### Task to complete
An exact copy of the records is required, minus the pictures they hold.
------
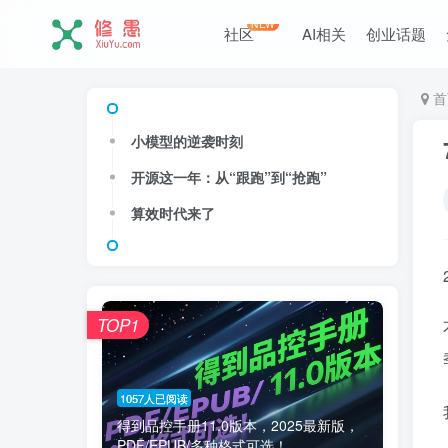
NEW
社区
AI相关
创业话题
首
小模型的逆袭时刻
开源这一年：从“跟跑”到“抢跑”
算效时代来了
TOP1
1057人已阅读
得到品控手册11.0版本，2025最新版，
PDF/EPUB/多种格式可选！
------
### Written solution
NEW
社区
AI相关
创业话题
首
小模型的逆袭时刻
开源这一年：从“跟跑”到“抢跑”
算效时代来了
TOP1
1057人已阅读
得到品控手册11.0版本，2025最新版，
PDF/EPUB/多种格式可选！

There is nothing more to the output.